Director of the Los Angeles Public Library, president of the American Library Association

Althea Hester Warren (December 18, 1886 – December 19, 1958) was the director of the Los Angeles (California) Public Library from 1933 to 1947 and president of the American Library Association in 1943-1944. She was inducted into the California Library Association's Library Hall of Fame in 2013.

==Biography and career==

Warren was born on December 18, 1886, in Waukegan, Illinois, to Lansing Warren and Emma Blodgett. She attended the University of Chicago from 1904 to 1908. After traveling abroad in Europe, Warren started library school at the University of Wisconsin, graduating in 1911. She was a branch manager in a "poor neighborhood" in the Chicago Public Library system, and she also managed a branch in the Sears, Roebuck store in that city, which served the store's employees.
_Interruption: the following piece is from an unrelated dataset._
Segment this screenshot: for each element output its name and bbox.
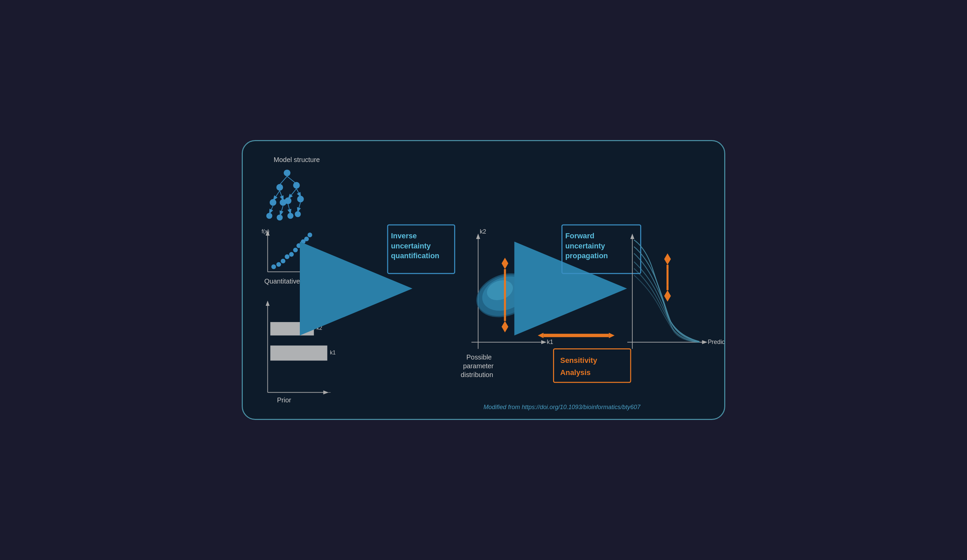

In 1914 she relocated with her family to San Diego, California, and during World War I she helped furnish books to soldiers at Camp Kearny, California, outside of San Diego. She worked in the San Diego Public Library system and was the head librarian there from 1916 to 1926. She moved to the Los Angeles Public Library in the latter year, having been chosen to oversee all the system's branch libraries. In 1933 she became LAPL head librarian, one of six women overseeing large public libraries in the United States at that time.
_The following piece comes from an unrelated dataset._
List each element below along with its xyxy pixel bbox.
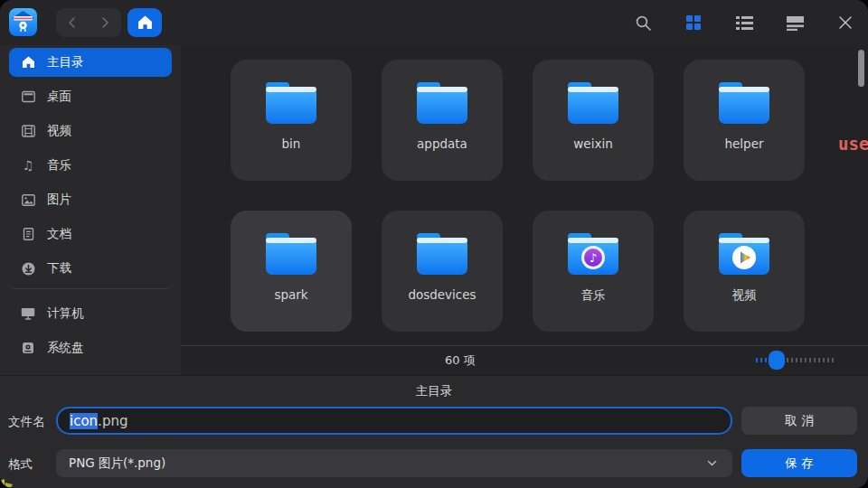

In November 1941, Warren, who was considered "#1 in the field of Women Librarians," took a leave from her Los Angeles job to become director of the ALA's National Defense Book Campaign, which sought to collect and organize distribution of books to American servicemen. The campaign, headquartered in New York City, eventually became known among her closest friends as "Warren's child." Warren was California Library Association president in 1921 and American Library Association (ALA) president in 1943-1944. She worked on the national level to increase federal aid to libraries and to end discrimination faced by African American librarians at ALA conference hotels.

Warren retired in 1947 and then taught in library science programs in Wisconsin and Michigan and at the University of Southern California.

Non-profit organization positions
| Preceded byKeyes D. Metcalf | President of the American Library Association 1943–1944 | Succeeded byCarl Vitz |

==Personal life==
Warren had a romantic relationship with Gladys English, the Los Angeles Public Library's head of the Children's Department. They lived and travelled together for years. After English died, Warren created the American Library Association's Gladys English Memorial Collection, also called the Gladys English Collection.